Where "Cold" occurs in a line of the entries below, copy that line.

====

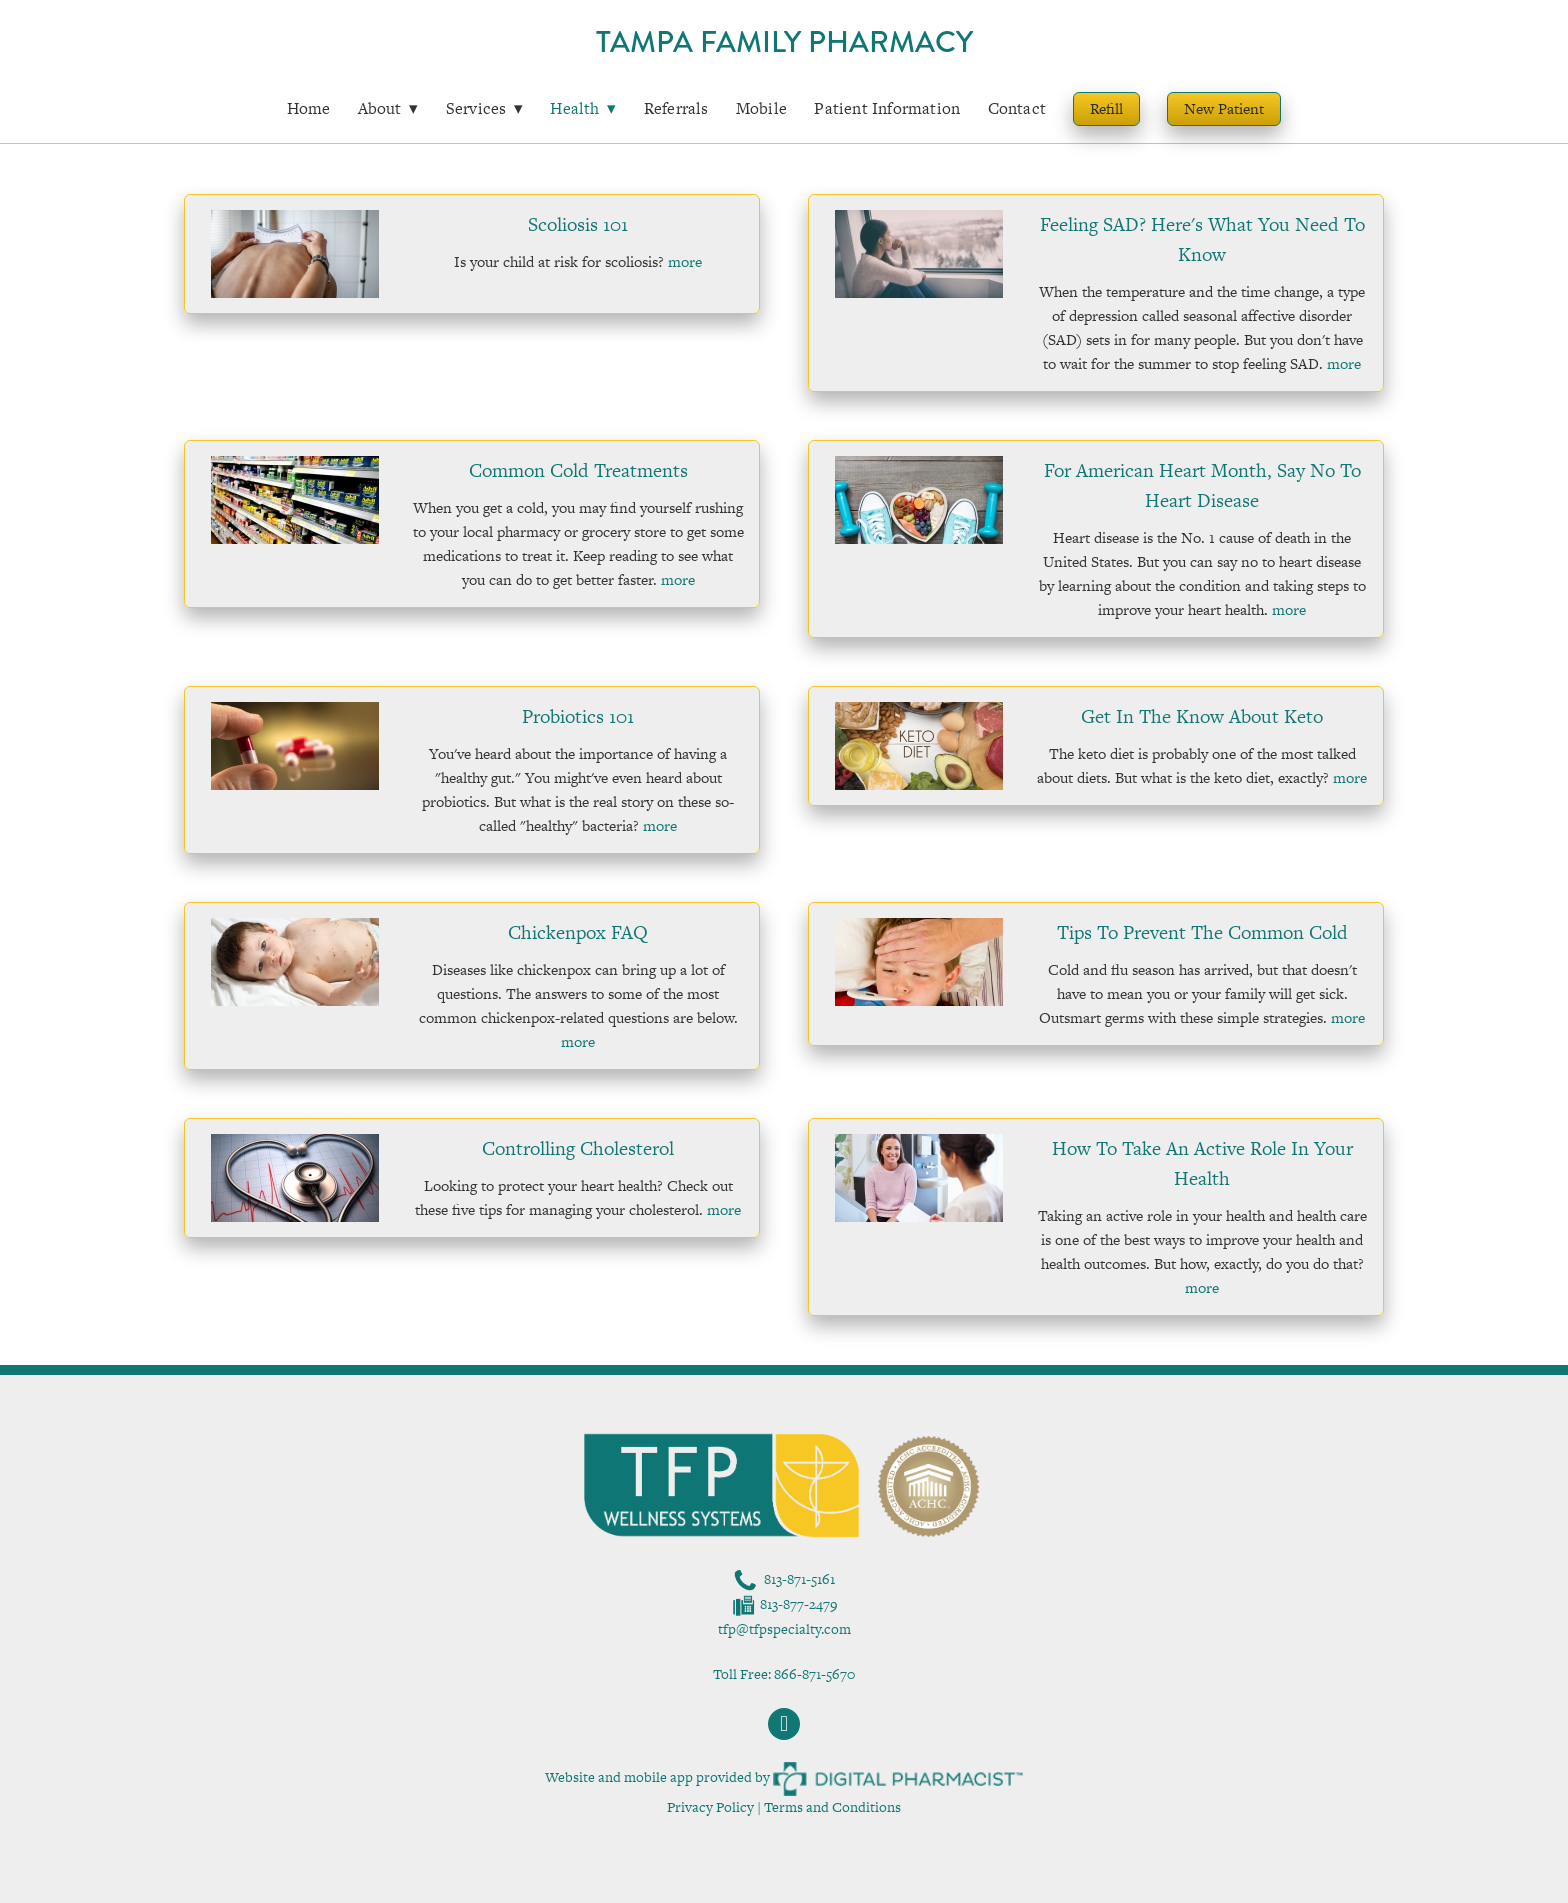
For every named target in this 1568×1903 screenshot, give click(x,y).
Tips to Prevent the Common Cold (1202, 932)
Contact (1017, 108)
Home (309, 108)
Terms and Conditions (832, 1807)
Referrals (676, 108)
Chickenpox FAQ (578, 932)
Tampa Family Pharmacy (784, 42)
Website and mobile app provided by (784, 1777)
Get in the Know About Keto (1202, 716)
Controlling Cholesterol (578, 1148)
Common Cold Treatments (578, 470)
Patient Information (887, 108)
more (685, 261)
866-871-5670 (814, 1674)
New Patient (1224, 108)
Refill (1106, 108)
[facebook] (784, 1724)
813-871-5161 (799, 1579)
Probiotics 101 (578, 716)
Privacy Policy (710, 1807)
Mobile (761, 108)
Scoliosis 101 (578, 224)
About (388, 108)
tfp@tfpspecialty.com (784, 1629)
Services (485, 108)
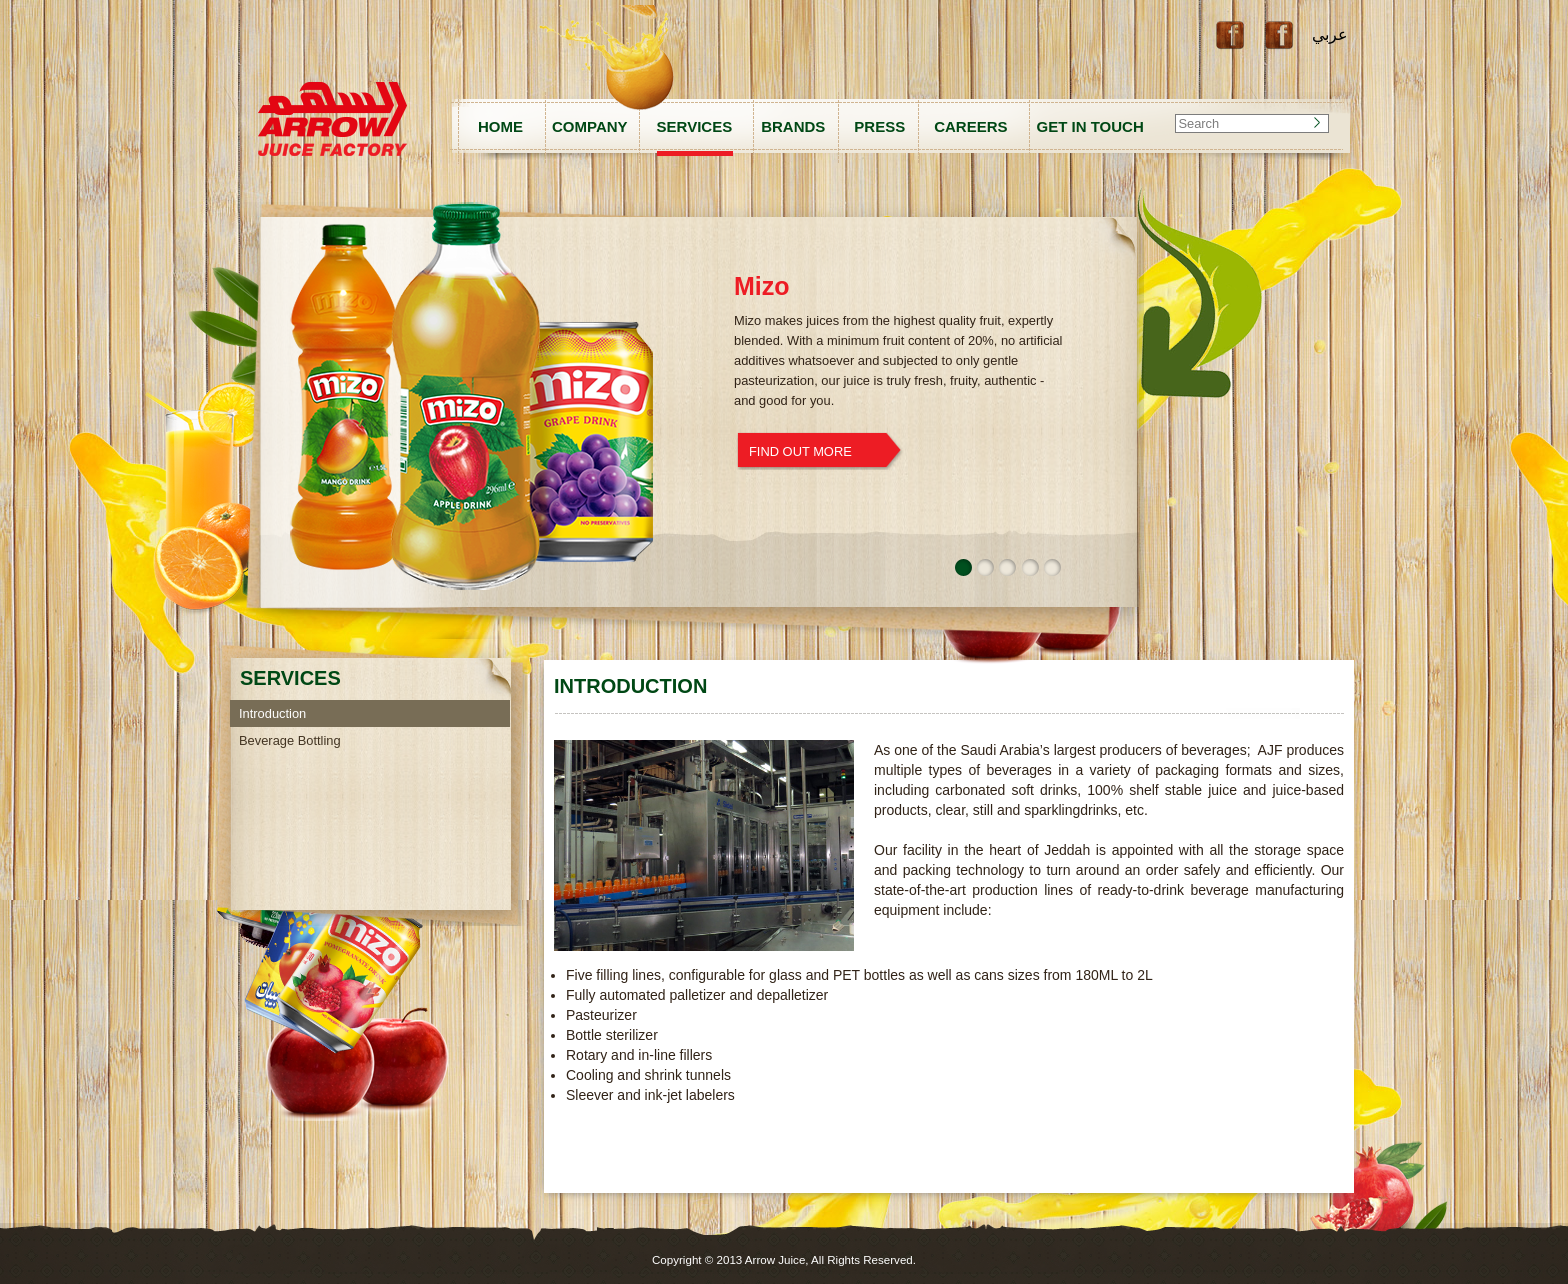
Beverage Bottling (290, 740)
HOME (500, 126)
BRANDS (793, 126)
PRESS (879, 126)
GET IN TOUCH (1090, 126)
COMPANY (590, 126)
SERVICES (695, 126)
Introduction (272, 713)
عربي (1330, 34)
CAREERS (970, 126)
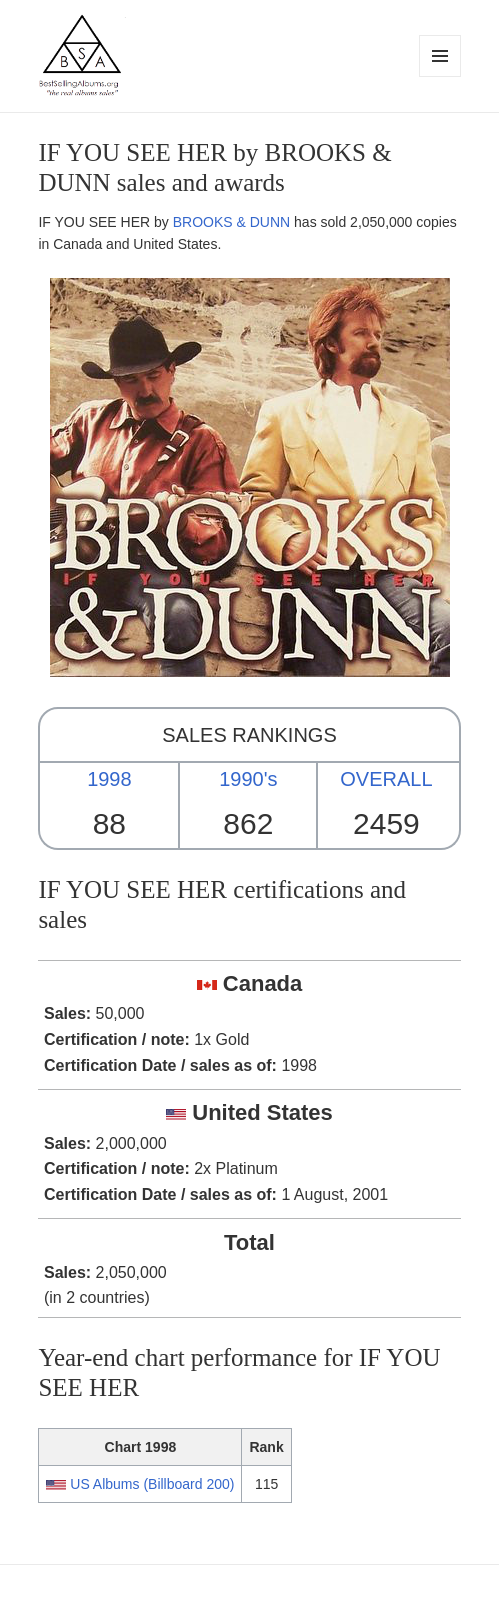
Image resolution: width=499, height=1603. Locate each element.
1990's (248, 779)
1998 (109, 779)
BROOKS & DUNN (231, 222)
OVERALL (386, 779)
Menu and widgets (440, 76)
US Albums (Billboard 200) (152, 1484)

====

(Written answer):
Tips to Prevent the Common Cold (1202, 932)
Common Cold Treatments (578, 470)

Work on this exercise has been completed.